Fokus Utama PMK 52/2025: Perlindungan Konsumen dari Beban Pajak
Dalam pasal 5 ayat (1) PMK 52/2025, pemerintah secara eksplisit menyebut bahwa transaksi emas oleh konsumen akhir tidak akan dipungut PPh Pasal 22. Artinya, siapa pun yang membeli emas untuk keperluan pribadi atau investasi tidak perlu membayar pajak tambahan.
“Pemungutan PPh Pasal 22 sebagaimana dimaksud dalam Pasal 2 Ayat (4) tidak dilakukan atas penjualan emas perhiasan atau emas batangan oleh pengusaha kepada konsumen akhir,” demikian kutipan langsung dari beleid tersebut.
Ini adalah bentuk keberlanjutan dari kebijakan dalam PMK 48 Tahun 2023, yang sudah memberikan pengecualian serupa. Dengan begitu, konsumen tetap mendapatkan kepastian hukum dan tidak dibebani kewajiban perpajakan baru.
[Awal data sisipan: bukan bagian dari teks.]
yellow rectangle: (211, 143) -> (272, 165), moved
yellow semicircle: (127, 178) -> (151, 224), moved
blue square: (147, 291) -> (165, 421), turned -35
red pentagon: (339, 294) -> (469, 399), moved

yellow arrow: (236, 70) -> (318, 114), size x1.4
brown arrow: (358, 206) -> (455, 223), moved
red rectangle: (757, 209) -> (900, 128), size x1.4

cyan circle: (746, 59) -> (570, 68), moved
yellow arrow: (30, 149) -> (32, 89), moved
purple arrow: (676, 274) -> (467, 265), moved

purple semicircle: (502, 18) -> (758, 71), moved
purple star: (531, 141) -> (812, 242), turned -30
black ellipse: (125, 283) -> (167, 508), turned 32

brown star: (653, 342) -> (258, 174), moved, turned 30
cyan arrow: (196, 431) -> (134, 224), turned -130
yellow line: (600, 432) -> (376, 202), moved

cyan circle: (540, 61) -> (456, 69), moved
Tidak Hanya Konsumen: UMKM dan WP Tertentu Juga Bebas Pajak
Pemerintah juga menegaskan bahwa pembebasan pajak tidak hanya berlaku untuk konsumen individu. Wajib Pajak (WP) tertentu juga diberikan pengecualian, di antaranya:
-
WP yang dikenai PPh final atas penghasilan usahanya dan telah memiliki konfirmasi penghasilan bruto oleh Direktorat Jenderal Pajak.
-
WP yang telah mengantongi surat keterangan bebas (SKB) pemungutan PPh Pasal 22.
Hal ini tentu menguntungkan pelaku usaha mikro, kecil, dan menengah (UMKM) yang sering kali menjadi mitra strategis dalam rantai distribusi logam mulia.
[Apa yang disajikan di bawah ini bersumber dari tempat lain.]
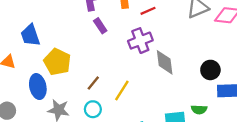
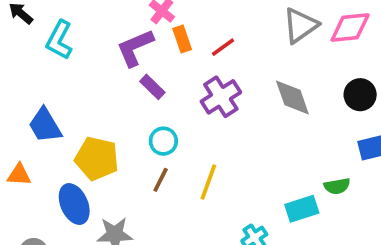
gray diamond: (165, 62) -> (292, 97), moved
black circle: (210, 70) -> (360, 95), moved
cyan circle: (93, 109) -> (163, 141), moved

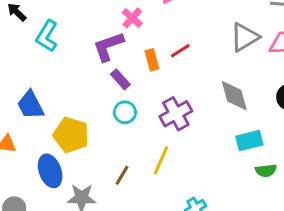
orange rectangle: (182, 39) -> (152, 60), moved
purple cross: (221, 97) -> (176, 114), moved
cyan circle: (163, 141) -> (125, 112), moved
brown line: (161, 180) -> (122, 175), moved
cyan rectangle: (302, 209) -> (249, 141), moved

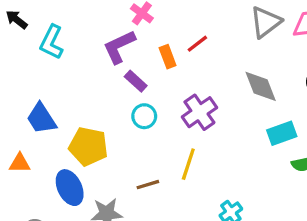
brown line: (122, 175) -> (148, 185), turned 48

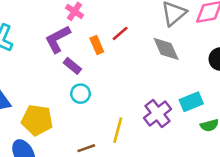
gray diamond: (261, 86) -> (166, 49), moved
purple cross: (199, 112) -> (157, 114), moved

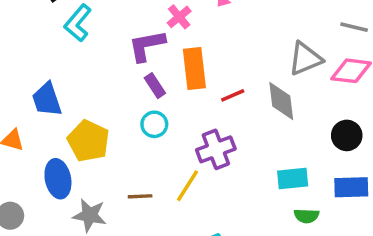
red line: (120, 33) -> (233, 95), moved
orange rectangle: (97, 45) -> (194, 69), size x1.6
purple cross: (157, 114) -> (216, 149), moved

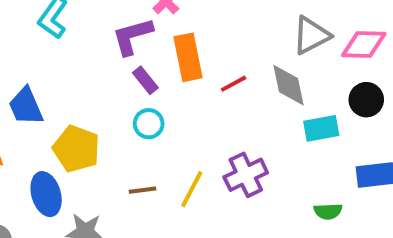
black circle: (347, 135) -> (366, 100), moved
purple cross: (216, 149) -> (246, 175), moved
cyan rectangle: (293, 179) -> (321, 128), moved
brown line: (140, 196) -> (143, 190), moved

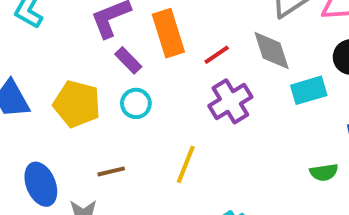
yellow pentagon: (76, 149) -> (77, 104), moved
purple cross: (246, 175) -> (230, 101), moved
brown line: (143, 190) -> (111, 171), moved

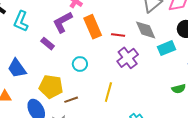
red line: (217, 55) -> (118, 35), turned 48
purple rectangle: (128, 60) -> (48, 44), moved
yellow pentagon: (77, 104) -> (51, 87), moved

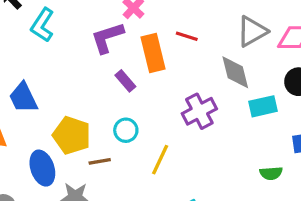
red line: (118, 35) -> (187, 36), moved
purple rectangle: (48, 44) -> (125, 81), moved
cyan circle: (80, 64) -> (126, 130), moved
Terobosan Besar: Bullion Bank Kini Bebas PPh
Salah satu poin paling signifikan dalam aturan baru ini adalah pembebasan PPh atas transaksi emas batangan antara pengusaha emas dan bullion bank.
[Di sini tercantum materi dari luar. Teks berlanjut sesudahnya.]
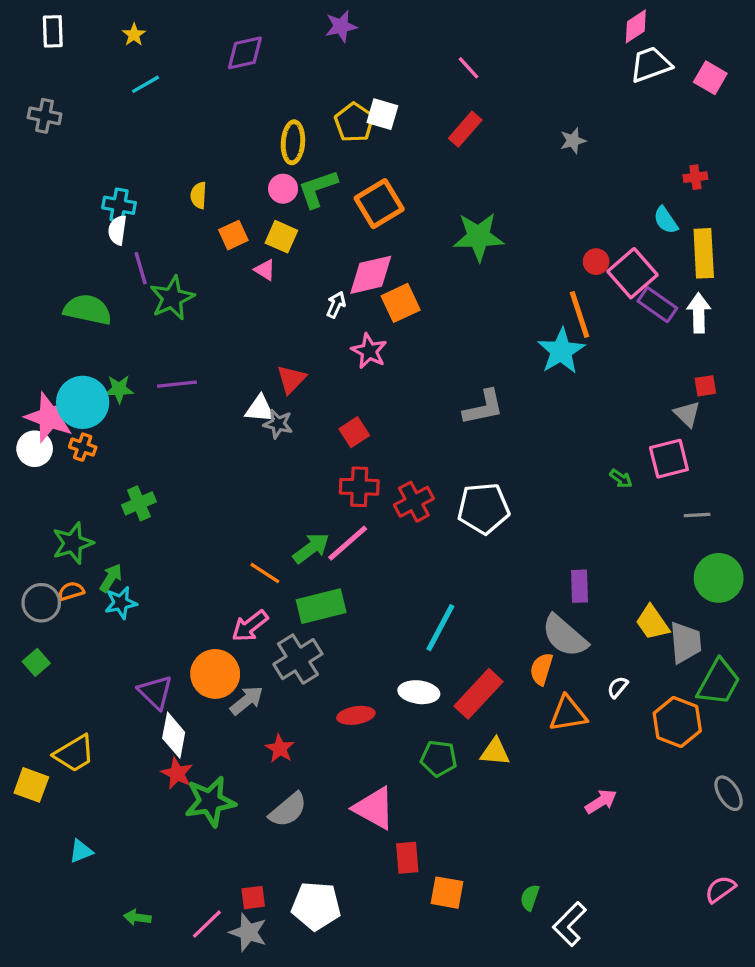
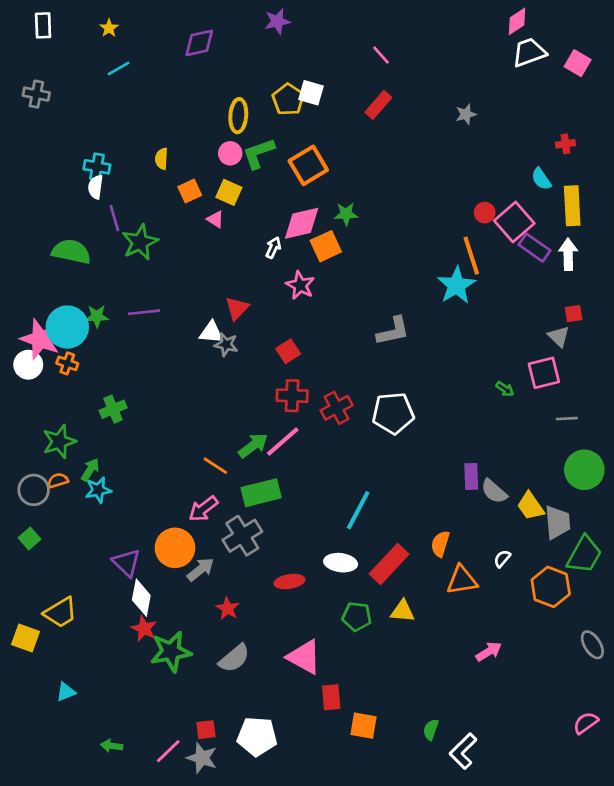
green star: (478, 237) -> (346, 214), moved, size x0.6
gray semicircle: (565, 636) -> (494, 491), moved, size x0.7

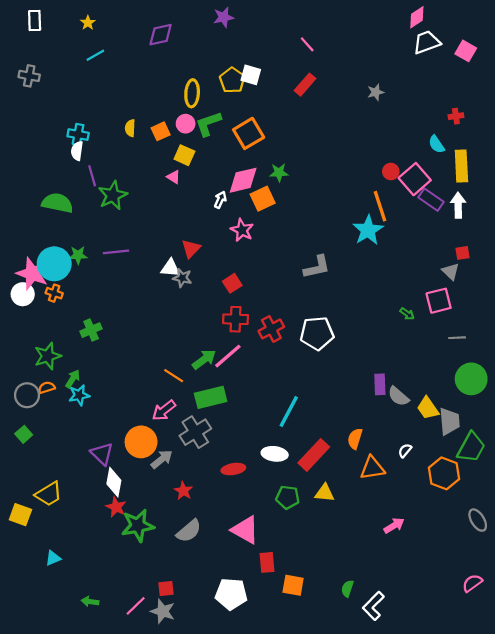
orange square: (190, 191) -> (161, 131), moved
white pentagon: (257, 736) -> (231, 594), moved

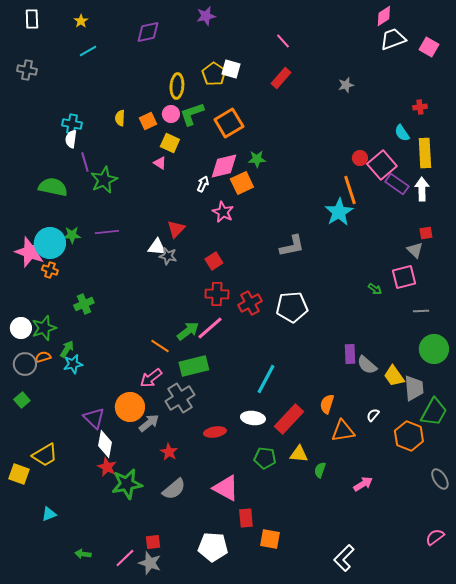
white circle: (23, 294) -> (21, 328), moved
green semicircle: (347, 588) -> (320, 470), moved

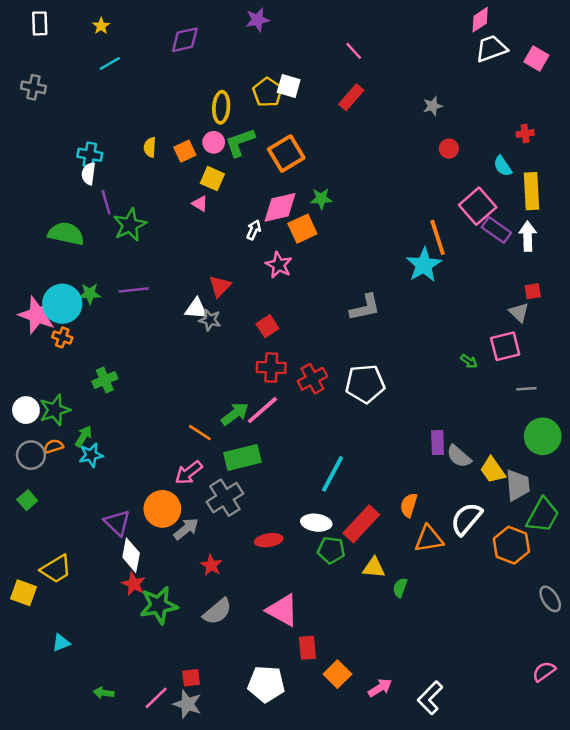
red circle: (360, 158) -> (449, 149), moved
white semicircle: (373, 415) -> (466, 519), size x2.0
green pentagon: (265, 458) -> (331, 550), moved
pink arrow: (363, 484) -> (380, 688), moved
orange square: (270, 539) -> (337, 674), turned 35

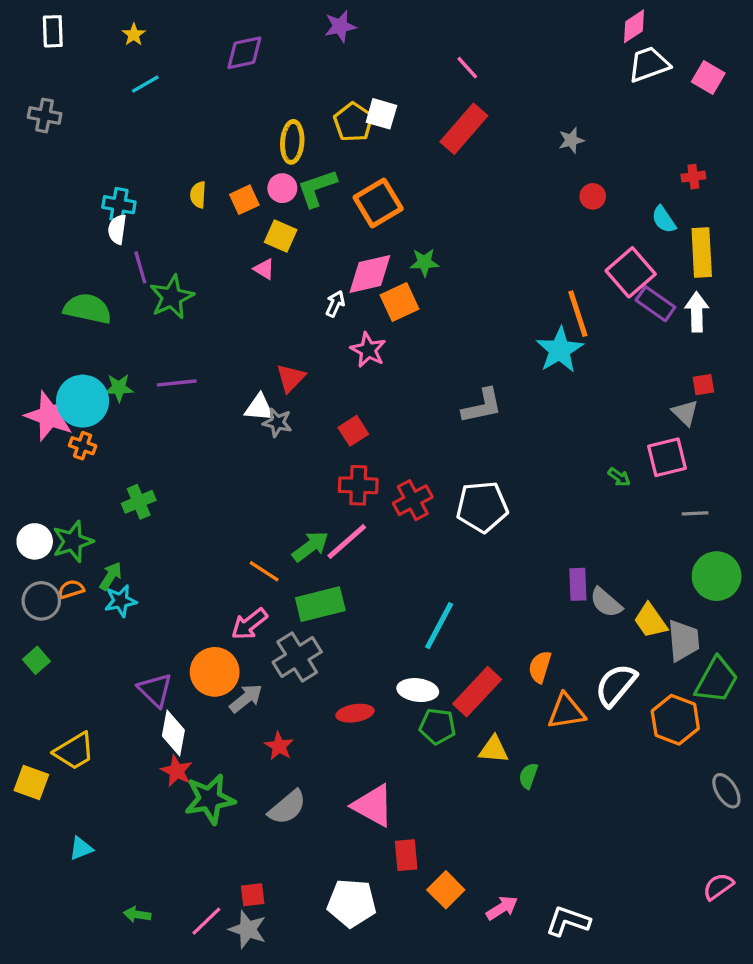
red rectangle: (351, 97) -> (464, 129), size x1.4
white L-shape: (430, 698) -> (568, 921), turned 64

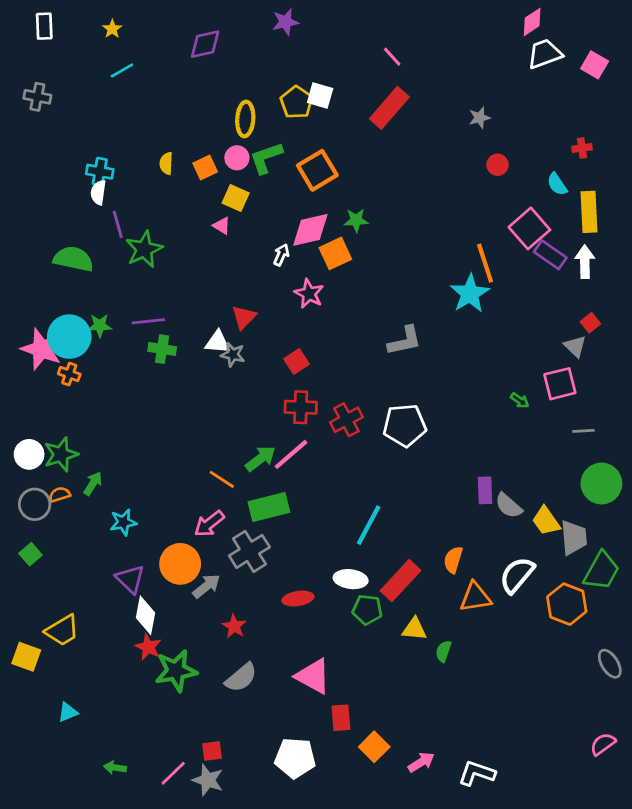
red square: (703, 385) -> (590, 323), turned -30
green cross: (139, 502) -> (162, 349), moved, turned 32
cyan star: (121, 601) -> (123, 522), moved

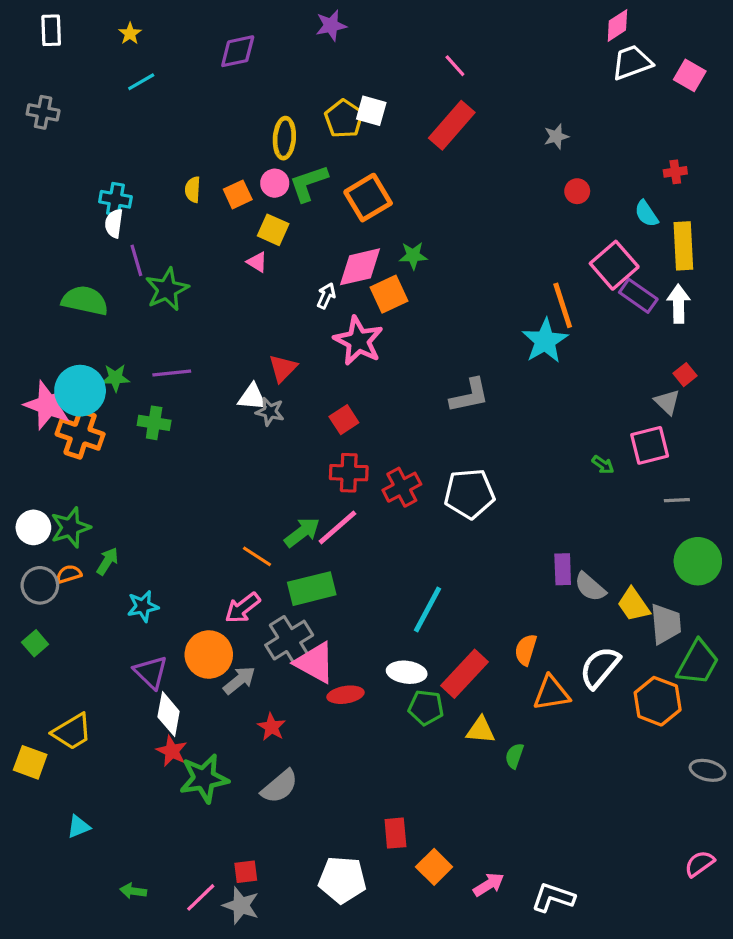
pink star: (309, 294) -> (358, 341), size x1.4
green cross: (162, 349) -> (154, 423), moved
orange cross: (69, 374) -> (80, 434), size x1.8
gray ellipse: (610, 664) -> (708, 770), turned -44
pink triangle: (313, 676) -> (315, 663), moved

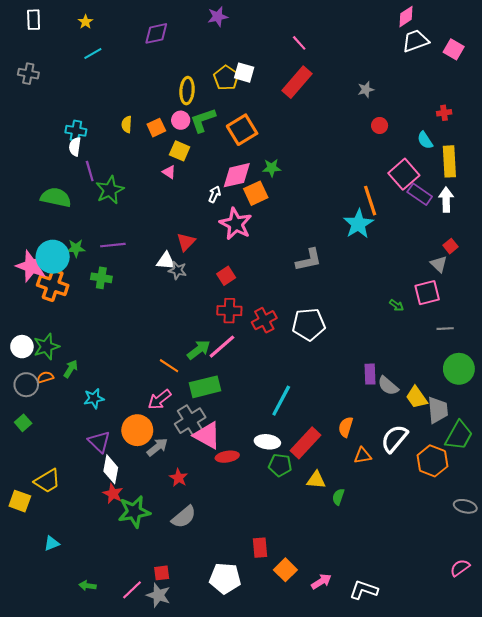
orange triangle: (551, 693) -> (363, 456), size x0.7

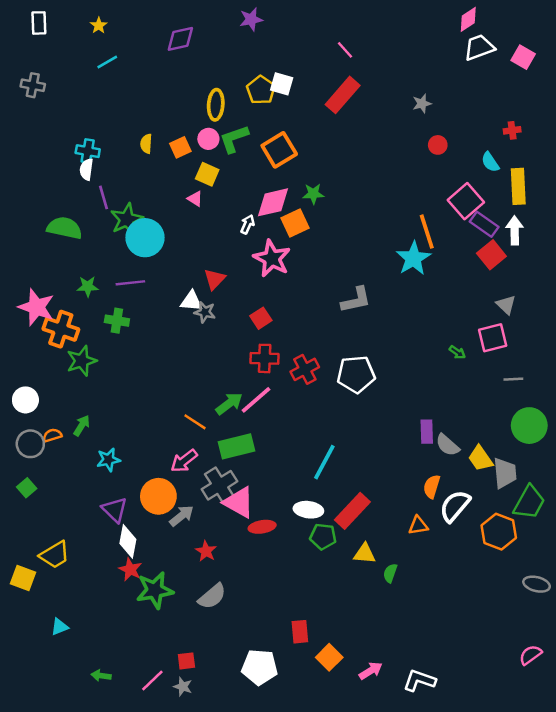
red square: (450, 246) -> (491, 255), moved, size x1.6
cyan circle: (53, 257) -> (145, 238), moved
green star: (46, 347) -> (82, 361), moved
orange semicircle: (346, 427) -> (432, 487), moved
gray star: (158, 595) -> (183, 687), size x0.7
Dalam pasal 5 ayat (2) huruf c disebutkan bahwa:
“Pemungutan PPh Pasal 22 tidak dilakukan atas penjualan emas batangan oleh pengusaha kepada lembaga jasa keuangan penyelenggara usaha bulion yang telah memiliki izin dari Otoritas Jasa Keuangan.”
Dengan kata lain, bullion bank atau lembaga keuangan yang bergerak dalam bisnis logam mulia kini memiliki insentif fiskal, yang dapat memperlancar transaksi dan memperkuat posisi mereka dalam pasar emas nasional.
Kebijakan ini sejalan dengan ambisi pemerintah untuk mengembangkan ekosistem perdagangan emas yang lebih efisien dan modern, serta memperluas peran institusi keuangan dalam investasi komoditas.
Ketentuan Lama Tetap Berlaku: Bank Indonesia dan Pasar Fisik Digital
PMK 52/2025 juga mempertahankan dua bentuk pengecualian pajak lain yang sebelumnya telah diatur, yakni:
-
Transaksi emas antara pengusaha dan Bank Indonesia (BI).
-
Transaksi dalam pasar fisik emas digital, yang tunduk pada ketentuan di bidang perdagangan berjangka komoditi.
Dengan tetap memberikan fasilitas bebas pajak untuk entitas strategis ini, pemerintah menjaga stabilitas dan kepercayaan terhadap sistem keuangan dan perdagangan logam mulia nasional.
Tarif PPh Emas Masih Sama: 0,25 Persen
Meski objek dan subjek pajak berubah, besaran tarif PPh tidak mengalami revisi. PMK terbaru ini menegaskan bahwa tarif yang berlaku tetap 0,25 persen dari nilai penjualan emas, sesuai ketentuan PMK 48 Tahun 2023.
Tarif ini tetap dikenakan kepada pelaku usaha atau entitas yang tidak termasuk dalam kategori pengecualian.
Dampak Kebijakan: Investasi Emas Lebih Terjangkau, Industri Lebih Tumbuh
Kebijakan ini dipandang sebagai langkah positif pemerintah dalam mendukung pertumbuhan ekonomi berbasis komoditas. Dengan menghapus beban pajak bagi konsumen akhir dan mendukung aktivitas bullion bank, pemerintah mendorong aktivitas investasi emas yang lebih inklusif dan efisien.
Penghapusan pajak juga bisa menjadi katalis bagi meningkatnya permintaan logam mulia di dalam negeri, terutama di tengah kondisi ekonomi global yang masih diliputi ketidakpastian. Investasi emas, yang dikenal aman dan stabil, kini menjadi semakin menarik bagi masyarakat luas.
Sementara itu, pelaku industri emas menyambut baik insentif fiskal ini karena memberikan ruang ekspansi pasar dan efisiensi distribusi tanpa beban pajak yang memberatkan.